Please create a free account at github.com. You'll need to choose a username (this is public, and kind of like a social media handle, so choose wisely :) and a password (something you can remember and type!)

By default the free accounts allow unlimited private repositories with up to three collaborators, and unlimited public repositories; you can apply for an academic account if you want more collaborators on private repositories.

Create a personal access token

Create a "classic-style" personal access token (PAT) per GitHub instructions; you'll need to select the 'repo' scope for it, and I suggest using a 90 day expiration period. (Don't create a fine-grained token, I haven't figured out how to make them work yet!)

:::warning The PAT is a long string of nonsense characters (usually starting with ghp_) that you will use in place of a password, below.

Be sure to save your PAT somewhere where you can find it.

I have made some screenshots available for this process, and we'll go through it in class, too. :::

Create a git repository on GitHub

Click on the 'plus' in the upper right of the screen at github.com, and select 'New repository'. Name it 2023-ggg298-week8. (You can name it whatever you want, but this should make it clear to you and others that this is a time-dated repo used for class; also, all of the examples below use this name :)

Also select 'Initialize this repository with a README'.

Then click 'Create repository'.

After a few seconds, you should be redirected to a web page with a URL like https://github.com/USERNAME/2023-ggg298-week8. This is your GitHub URL for this repository; note that it's public (unless you selected private) which means that anyone can get a read-only copy of this repo.

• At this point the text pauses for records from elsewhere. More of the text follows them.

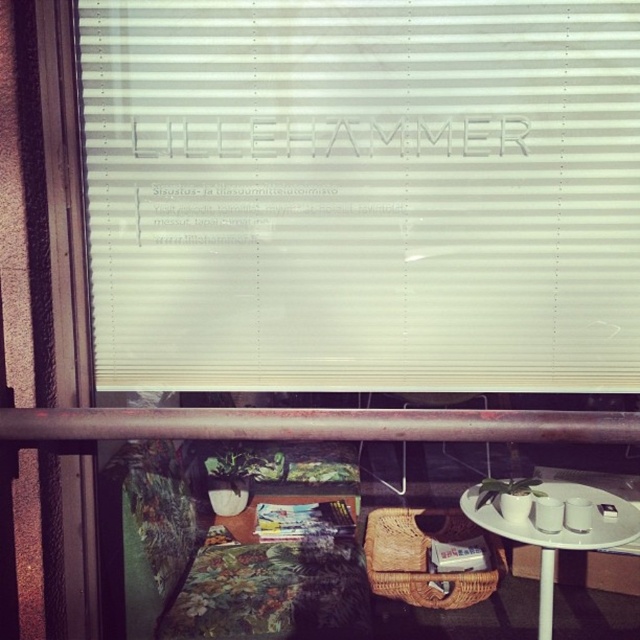 You are standing in a room and looking through the window. You see the point at coordinates (364,193). What object is located at that point?

The point at coordinates (364,193) indicates the white matte blinds at center.

You are standing on the balcony and want to place a small potted plant on the white ceramic table at lower right. However, there is already a wicker basket on the white matte blinds at center. Can you move the basket to the table to make space?

The white matte blinds at center is positioned on the left side of white ceramic table at lower right, so the wicker basket is already on the table. Therefore, there is no need to move anything.

You are a painter who wants to set up an easel on the balcony. The easel requires a space of 1.5 meters between the white matte blinds at center and the edge of the balcony. Is there enough space?

The white matte blinds at center are 1.62 meters apart, so yes, the easel can be placed there as the required space of 1.5 meters is available. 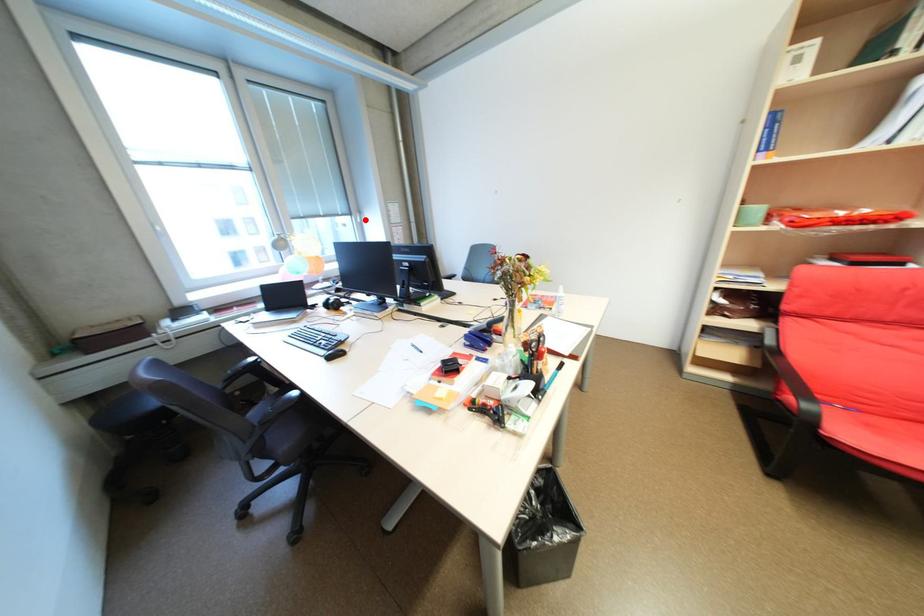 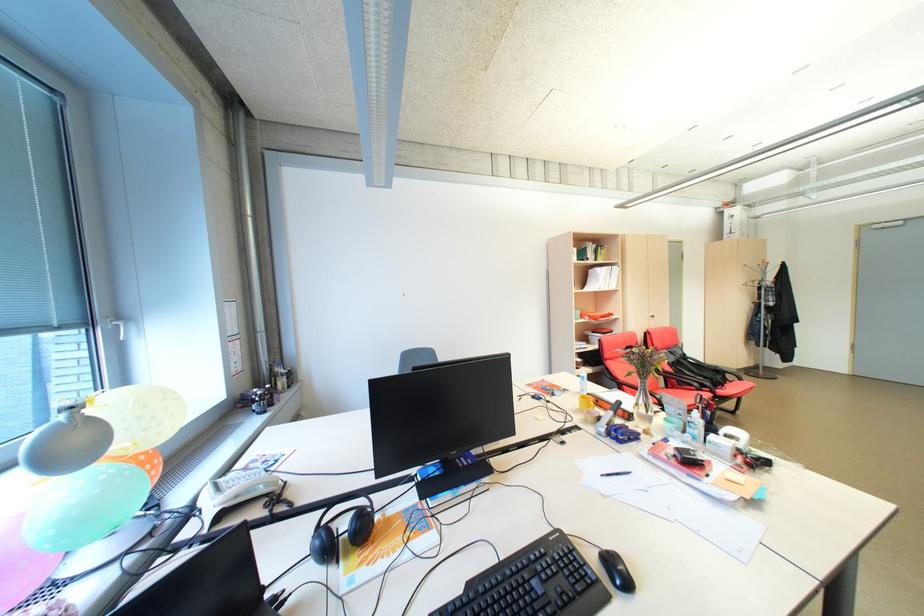 The point at the highlighted location is marked in the first image. Where is the corresponding point in the second image?

(122, 334) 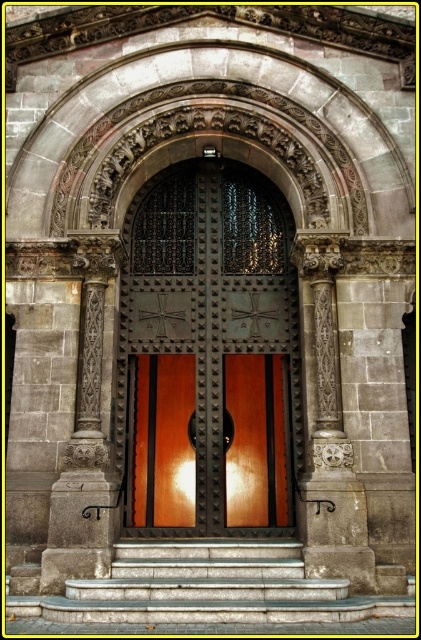 Question: Estimate the real-world distances between objects in this image. Which object is farther from the polished wood door at center?

Choices:
 (A) carved stone column at center
 (B) glossy wood door at center
 (C) smooth stone steps at center

Answer: (C)

Question: Can you confirm if carved stone column at center is positioned below carved stone column at left?

Choices:
 (A) no
 (B) yes

Answer: (A)

Question: Which point is closer to the camera?

Choices:
 (A) (269, 225)
 (B) (69, 509)
 (C) (186, 390)
 (D) (159, 548)

Answer: (B)

Question: Which point is closer to the camera?

Choices:
 (A) (226, 600)
 (B) (175, 412)
 (C) (192, 396)

Answer: (A)

Question: Is glossy wood door at center positioned at the back of carved stone column at left?

Choices:
 (A) yes
 (B) no

Answer: (A)

Question: Can you confirm if smooth stone steps at center is smaller than glossy wood door at center?

Choices:
 (A) yes
 (B) no

Answer: (A) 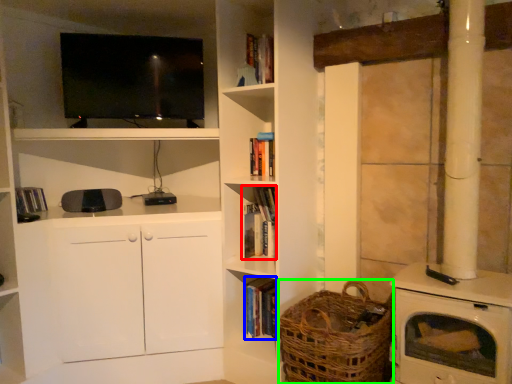 Question: Estimate the real-world distances between objects in this image. Which object is closer to book (highlighted by a red box), book (highlighted by a blue box) or basket (highlighted by a green box)?

Choices:
 (A) book
 (B) basket

Answer: (A) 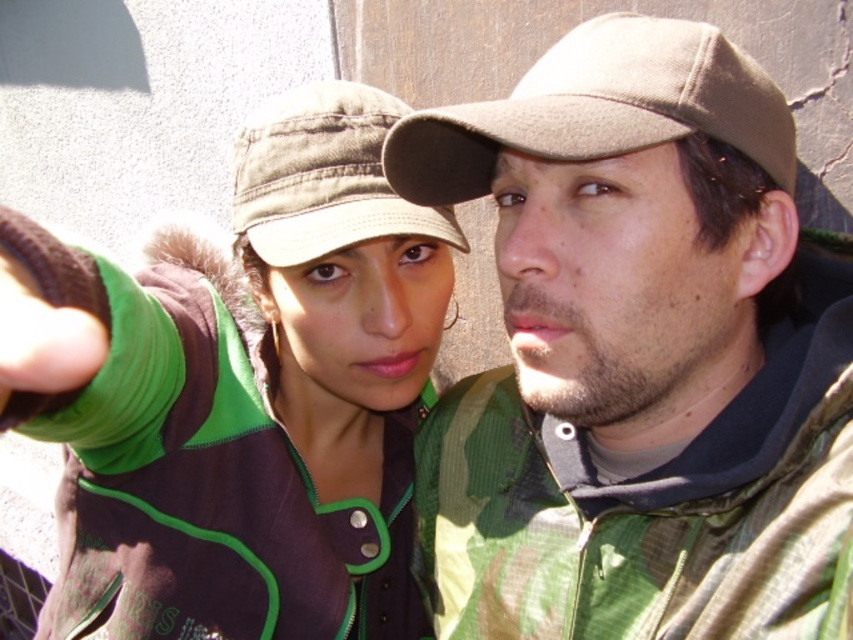 Question: Is green corduroy jacket at center thinner than beige woolen cap at upper right?

Choices:
 (A) yes
 (B) no

Answer: (B)

Question: Can you confirm if green corduroy jacket at center is wider than green fabric cap at center?

Choices:
 (A) no
 (B) yes

Answer: (B)

Question: Which object appears closest to the camera in this image?

Choices:
 (A) green corduroy jacket at center
 (B) green fabric cap at center
 (C) beige woolen cap at upper right

Answer: (A)

Question: Which object is positioned farthest from the beige woolen cap at upper right?

Choices:
 (A) green corduroy jacket at center
 (B) camouflage fabric jacket at center

Answer: (A)

Question: Which of the following is the farthest from the observer?

Choices:
 (A) camouflage fabric jacket at center
 (B) beige woolen cap at upper right
 (C) green fabric cap at center

Answer: (C)

Question: Where is beige woolen cap at upper right located in relation to green fabric cap at center in the image?

Choices:
 (A) below
 (B) above

Answer: (B) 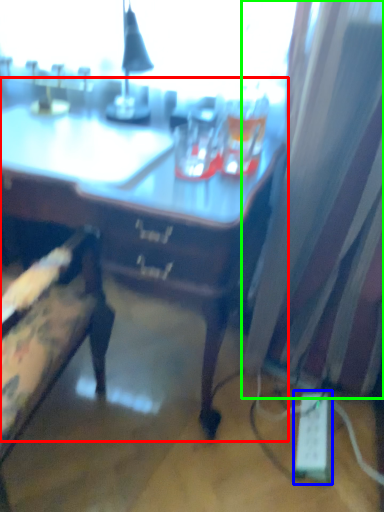 Question: Considering the real-world distances, which object is farthest from desk (highlighted by a red box)? extension cord (highlighted by a blue box) or curtain (highlighted by a green box)?

Choices:
 (A) extension cord
 (B) curtain

Answer: (A) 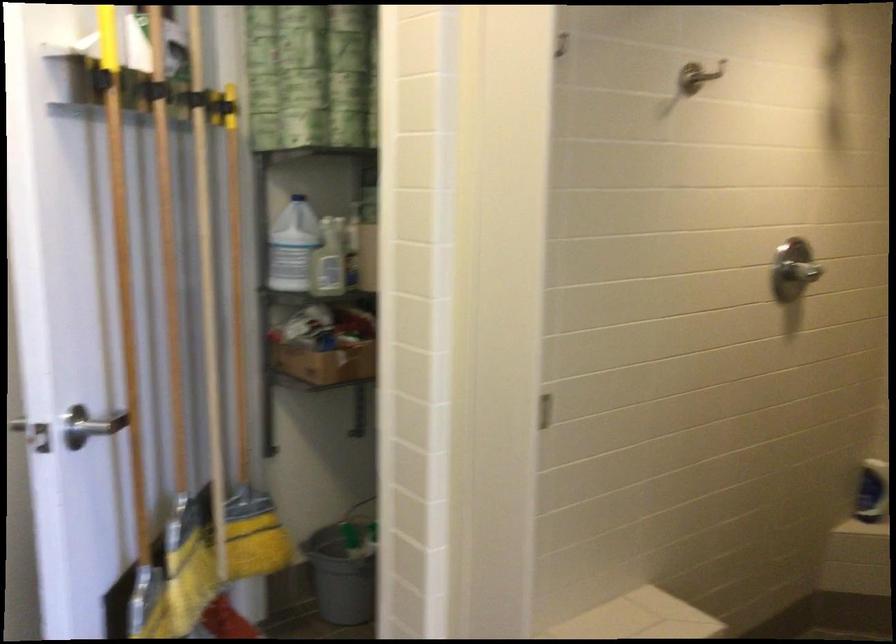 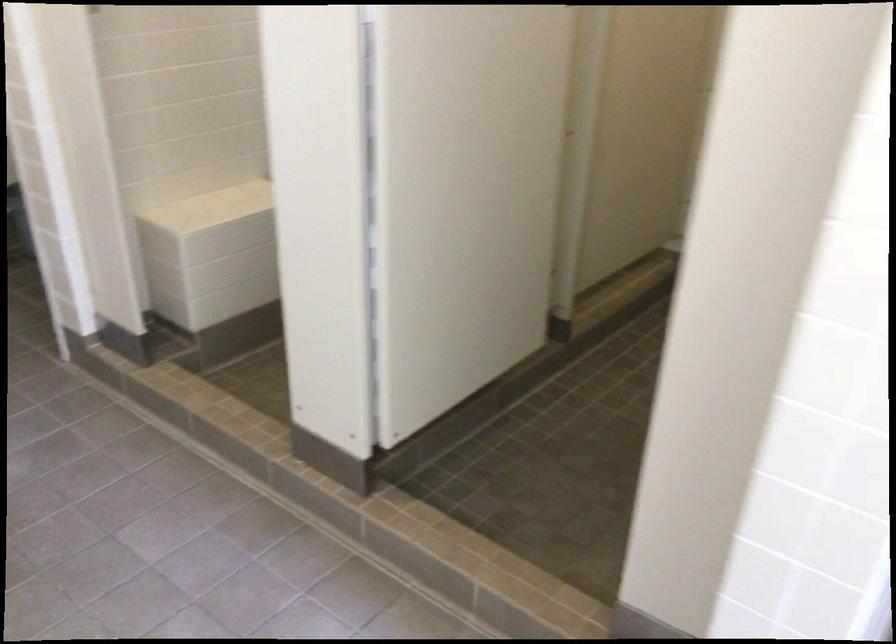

Select the URL and copy it into your paste buffer.

Log in!

Now, log in to farm using the below instructions:

Log in

:::spoiler Logging into farm and running RStudio Server

Quick start: logging into farm and running RStudio Server

Log into farm with ssh/MobaXterm - link.

Then run:

srun -p high2 --time=3:00:00 --nodes=1 \
    --cpus-per-task 4 --mem 10GB --pty /bin/bash

and wait for a new prompt. Then run:

module load spack/R/4.1.1
module load rstudio-server/2022.07.1
rserver-farm

Then,

  • in a new shell, run the ssh tunneling command output by rserver-farm above;
  • connect to the localhost URL output by rserver-farm;
  • Login with your username and the one-time password output by rserver-farm;
  • start a Terminal. :::

Install snakemake

You'll need to have snakemake installed - run:

mamba install -y snakemake-minimal

Optional: set up a password helper

You'll have to type in your password each time you want to make changes, unless you do this:

git config --global credential.helper cache

Clone the repository

Run:

cd ~/
git clone https://github.com/USERNAME/2023-ggg298-week8

This will create a directory 2023-ggg298-week8 under your home directory.

Change into it:

cd 2023-ggg298-week8

and look around with ls -a. You'll notice two files: a .git subdirectory (this is a directory that git uses to keep information about this repo!) and a README.md file that contains the name of the repository. This file is the same README that is displayed at the above GitHub URL when you go to it.

Edit a file

Let's edit the README.md file, and add a new line like "example github repo for GGG 298 at UC Davis." to the file, then save it.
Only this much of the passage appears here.